4  Building parameterized reports

In the previous sections of the guide, you’ve learned how to start using R, how to import and clean data, and how to analyze and visualize data. You’ve written R scripts and generated outputs, that you can of course use to build a report using whatever software you would like.

This section, however, will introduce you to an open source publishing system that works with R to easily create reports using R code in a variety of formats.

4.1 Installing Quarto

Quarto is built-in to R Studio, so there’s likely nothing extra that you have to do. For Visual Studio Code, you’ll need to install the Quarto extension and Quarto itself from https://quarto.org/docs/get-started/. When you begin a Quarto project that includes .pdf output, you’ll be prompted to install TinyTex by using the OS Terminal command quarto install tinytex.

Using Quarto will require the R packages rmarkdown and knitr.

4.2 Creating a Quarto document

Quarto documents use the .qmd extension, since Quarto makes extensive use of the markdown syntax. Markdown is a relatively simple coding scheme that is designed to be both human- and machine-readable.

Tip

Markdown is used extensively across the modern web, including at Reddit and Discord. GitHub, which we’ll discuss in Chapter 5, uses Markdown for its README.md files to allow developers to share info about their projects in a visually appealing manner.

You can create a Quarto document simply by creating a new file with the extension .qmd. However, both R Studio and Visual Studio Code include menus to utilize templates that give you a great place to start. Go ahead and start a new Quarto project.

Quarto document header

The first section of a Quarto document is the header. The header is comprised of a special series of tags that define how the document should be rendered, in a format called YAML1. A very simple such example is to simply define the document’s title:

---
title: "New Quarto Project"
---

The Quarto authoring tutorial introduces you to additional options that you can define in the YAML header.

Basic markdown

Next, we can begin to write out the explanatory text in our document. It is of course helpful to break our document into sections. It is simple to arrange cascading sections by using the # symbol.
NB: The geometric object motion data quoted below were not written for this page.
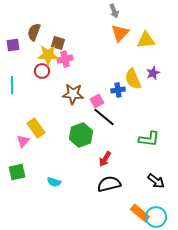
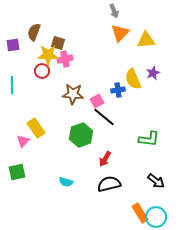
cyan semicircle: moved 12 px right
orange rectangle: rotated 18 degrees clockwise
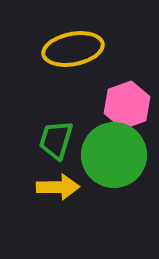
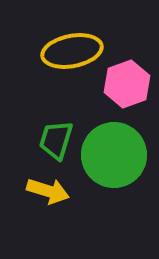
yellow ellipse: moved 1 px left, 2 px down
pink hexagon: moved 21 px up
yellow arrow: moved 10 px left, 4 px down; rotated 18 degrees clockwise
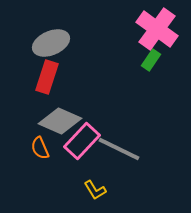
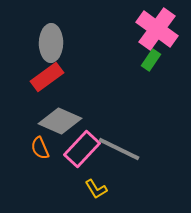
gray ellipse: rotated 66 degrees counterclockwise
red rectangle: rotated 36 degrees clockwise
pink rectangle: moved 8 px down
yellow L-shape: moved 1 px right, 1 px up
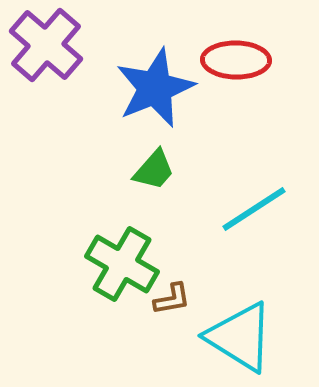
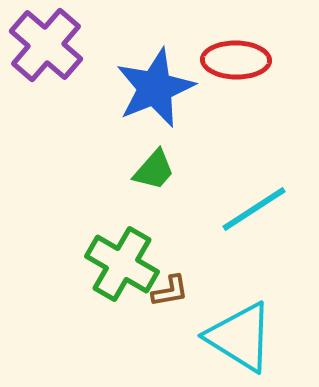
brown L-shape: moved 2 px left, 8 px up
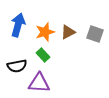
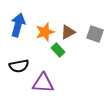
green rectangle: moved 15 px right, 5 px up
black semicircle: moved 2 px right
purple triangle: moved 4 px right
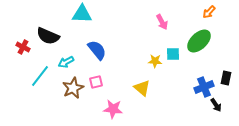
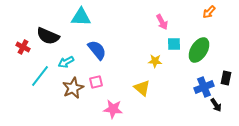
cyan triangle: moved 1 px left, 3 px down
green ellipse: moved 9 px down; rotated 15 degrees counterclockwise
cyan square: moved 1 px right, 10 px up
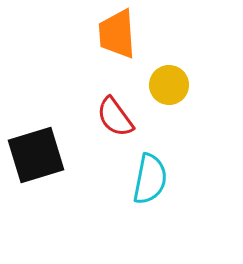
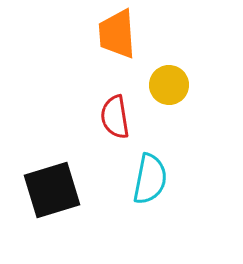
red semicircle: rotated 27 degrees clockwise
black square: moved 16 px right, 35 px down
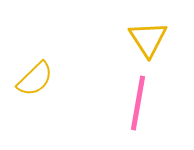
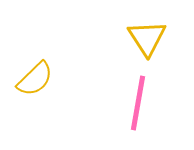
yellow triangle: moved 1 px left, 1 px up
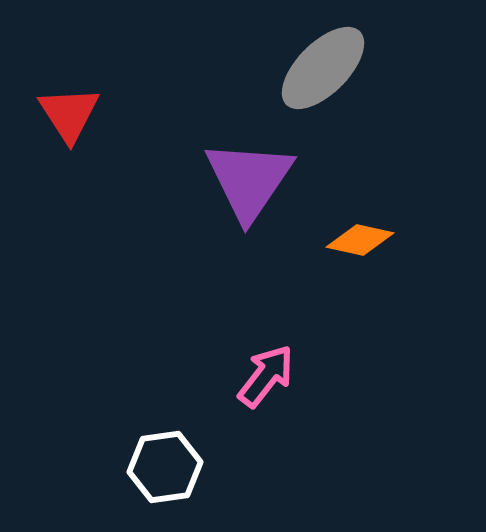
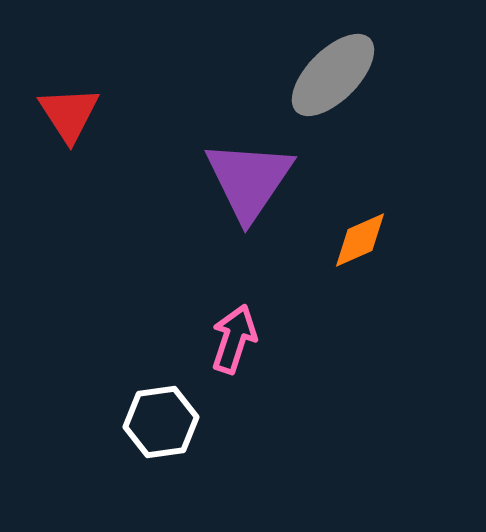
gray ellipse: moved 10 px right, 7 px down
orange diamond: rotated 36 degrees counterclockwise
pink arrow: moved 32 px left, 37 px up; rotated 20 degrees counterclockwise
white hexagon: moved 4 px left, 45 px up
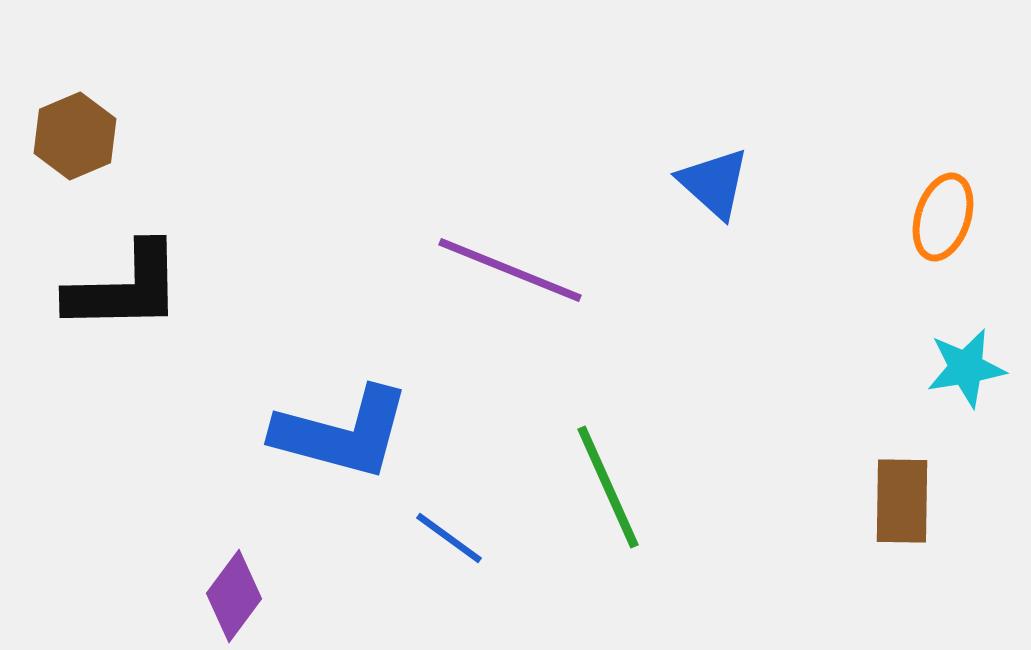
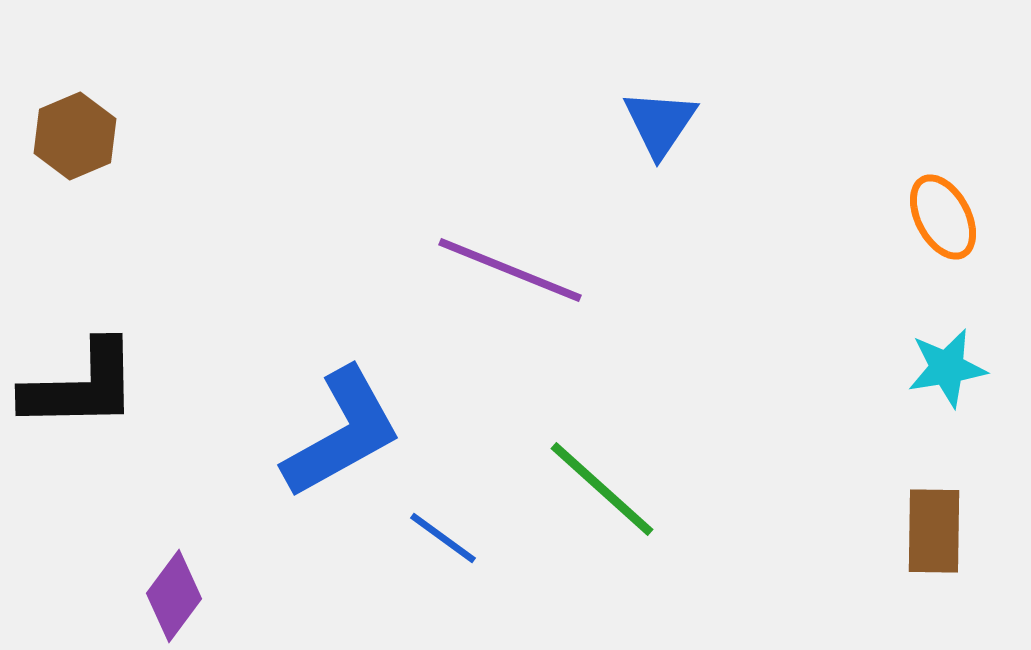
blue triangle: moved 54 px left, 60 px up; rotated 22 degrees clockwise
orange ellipse: rotated 46 degrees counterclockwise
black L-shape: moved 44 px left, 98 px down
cyan star: moved 19 px left
blue L-shape: rotated 44 degrees counterclockwise
green line: moved 6 px left, 2 px down; rotated 24 degrees counterclockwise
brown rectangle: moved 32 px right, 30 px down
blue line: moved 6 px left
purple diamond: moved 60 px left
Using two such symbols consecutively, ##, defines a top-level section header, while additional ones (###, ####) define additional levels.

Within regular text you can add links in different ways:

As well as emphasize text:

  • *italics* renders as italics
  • **bold** renders as bold

We can use *, +, or - to create lists – they just have to have a blank line between the list and any text above.

The Quarto documentation has a great overview of the basics of Markdown.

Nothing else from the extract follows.